- Born: 22 July 1921 Glen Innes, New South Wales
- Died: 17 September 2011 (aged 90) Bangalow, New South Wales, Australia
- Education: Sydney Technical College
- Occupation: Architect
- Awards: Sir John Sulman Medal 1966, 1970 Royal Australian Institute of Architects Gold Medal 1981
- Practice: Edwards Madigan Torzillo and Partners
- Buildings: National Gallery of Australia

= Colin Madigan =

Australian architect

Colin Frederick Madigan (22 July 1921 – 17 September 2011) was an Australian architect. He is best known for designing the National Gallery of Australia in Canberra.

==Biography==
Born in Glen Innes, New South Wales, Madigan studied architecture at Sydney Technical College from 1939 to 1941. He enlisted in the Royal Australian Navy in 1941, and was one of the few survivors of the sinking of the corvette HMAS Armidale off Timor in 1942.

In 1951 Madigan, Maurice Edwards and Jack Torzillo formed the firm, Edwards Madigan Torzillo and Partners, whose work was mostly on public projects such as public housing, public libraries, schools and offices. A notable building from this period was the Warringah Council Library at Dee Why, New South Wales, which was awarded the Sir John Sulman Medal for architecture in 1966. In 1968, they won the design competition for the National Gallery of Australia. Later, Madigan supervised construction of the High Court of Australia Building after its designer Christopher Kringas died in March 1975, just prior to the start of construction in April 1975. The unsuccessful design for the new Australian Parliament House in Canberra was one of the shortlisted finalists in the architectural design competition.

He retired in 1989.

Madigan also wrote a book on the sinking of HMAS Armidale in 1942, Armidale '42 : a survivor's account.
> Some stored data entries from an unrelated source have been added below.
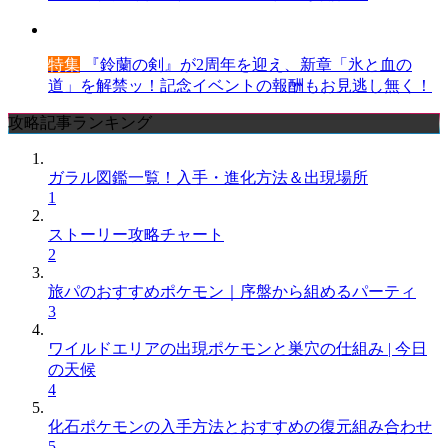
特集
『鈴蘭の剣』が2周年を迎え、新章「氷と血の
道」を解禁ッ！記念イベントの報酬もお見逃し無く！
攻略記事ランキング
ガラル図鑑一覧！入手・進化方法＆出現場所
1
ストーリー攻略チャート
2
旅パのおすすめポケモン｜序盤から組めるパーティ
3
ワイルドエリアの出現ポケモンと巣穴の仕組み | 今日
の天候
4
化石ポケモンの入手方法とおすすめの復元組み合わせ
5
In later years, Madigan vigorously opposed plans to build a new entrance to the National Gallery of Australia. He died, aged 90, in Bangalow, New South Wales on 17 September 2011, survived by his wife Ruby (née Court-Rice), their son Guy (born 1952) and a grandson.

==Honours==
Madigan received a Gold Medal from the Royal Australian Institute of Architects in 1981.

He was appointed an Officer of the Order of Australia in the Australia Day Honours of 1984, and was awarded the Centenary Medal in 2001.